> _About this exercise_:
The response must be made up of the lines in the entries below that contain "Natursteins".

Given data Block Start

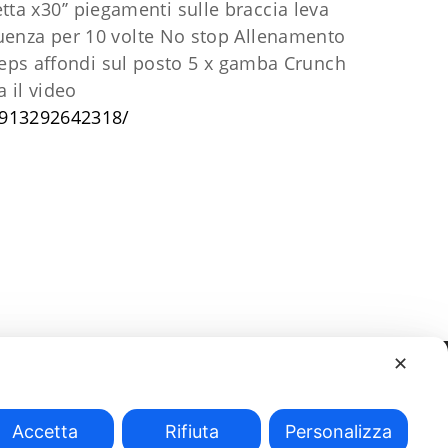
tta x30’’
piegamenti sulle braccia leva
quenza per 10 volte No stop Allenamento
reps
affondi sul posto 5 x gamba
Crunch
a il video
8913292642318/
✕
Accetta
Rifiuta
Personalizza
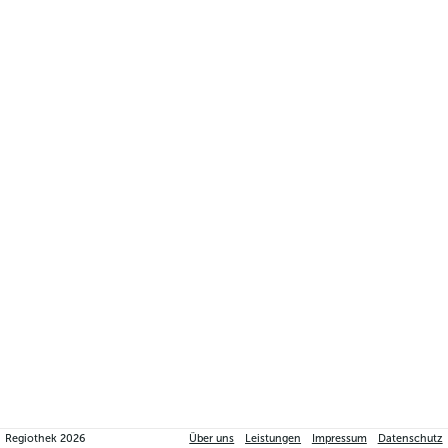
Regiothek
2026
Über uns
Leistungen
Impressum
Datenschutz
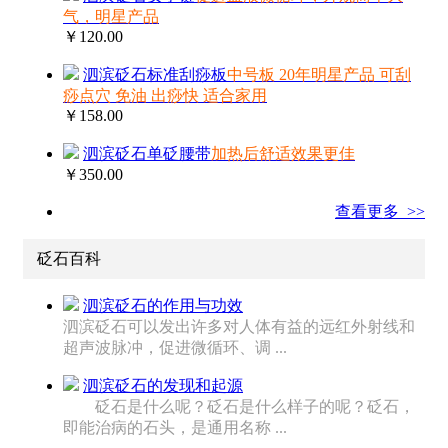
气，明星产品
￥120.00
泗滨砭石标准刮痧板
中号板 20年明星产品 可刮
痧点穴 免油 出痧快 适合家用
￥158.00
泗滨砭石单砭腰带
加热后舒适效果更佳
￥350.00
查看更多 >>
砭石百科
泗滨砭石的作用与功效
泗滨砭石可以发出许多对人体有益的远红外射线和
超声波脉冲，促进微循环、调 ...
泗滨砭石的发现和起源
砭石是什么呢？砭石是什么样子的呢？砭石，
即能治病的石头，是通用名称 ...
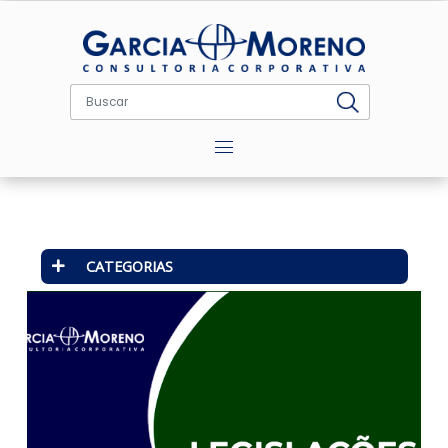
Menu
CATEGORIAS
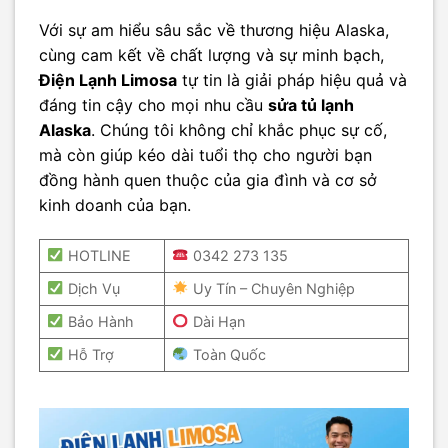
Với sự am hiểu sâu sắc về thương hiệu Alaska,
cùng cam kết về chất lượng và sự minh bạch,
Điện Lạnh Limosa
tự tin là giải pháp hiệu quả và
đáng tin cậy cho mọi nhu cầu
sửa tủ lạnh
Alaska
. Chúng tôi không chỉ khắc phục sự cố,
mà còn giúp kéo dài tuổi thọ cho người bạn
đồng hành quen thuộc của gia đình và cơ sở
kinh doanh của bạn.
HOTLINE
0342 273 135
Dịch Vụ
Uy Tín – Chuyên Nghiệp
Bảo Hành
Dài Hạn
Hỗ Trợ
Toàn Quốc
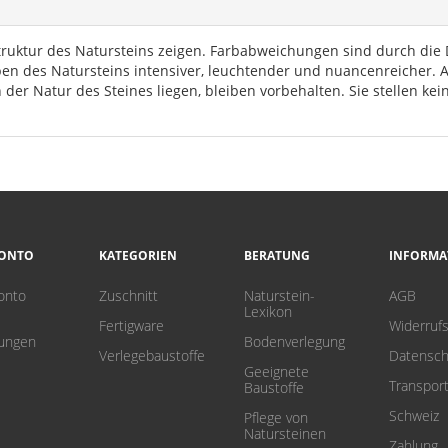
truktur des Natursteins zeigen. Farbabweichungen sind durch die D
rben des Natursteins intensiver, leuchtender und nuancenreicher.
 der Natur des Steines liegen, bleiben vorbehalten. Sie stellen k
KONTO
KATEGORIEN
BERATUNG
INFORMA
onto
Zuschnitt
Naturstein-
AGB
Lexikon
Fertigware
Widerruf
lungen
Bodenverlegung
Verlegebaustoffe
Datensch
Geeignete
Transpor
Baustoffe
Schweiz
Pflege von
Natursteinen
Zahlung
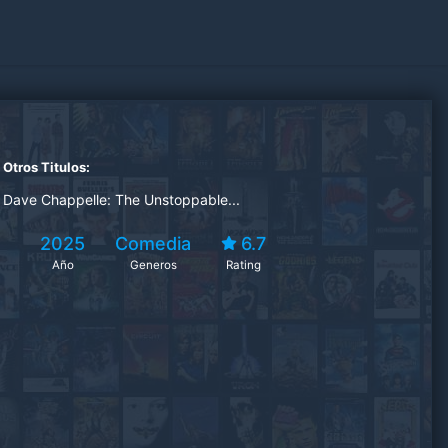
Otros Titulos:
Dave Chappelle: The Unstoppable...
2025
Comedia
6.7
Año
Generos
Rating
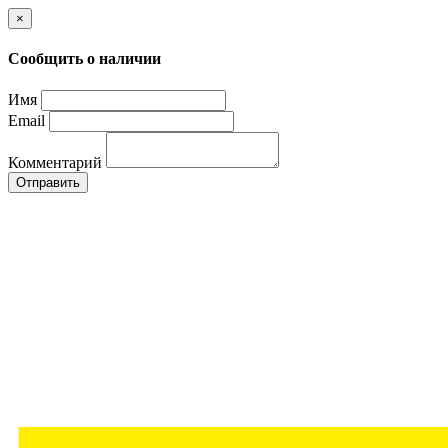
×
Сообщить о наличии
Имя
Email
Комментарий
Отправить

Given data Block End

> _Result_:
truktur des Natursteins zeigen. Farbabweichungen sind durch die D
rben des Natursteins intensiver, leuchtender und nuancenreicher.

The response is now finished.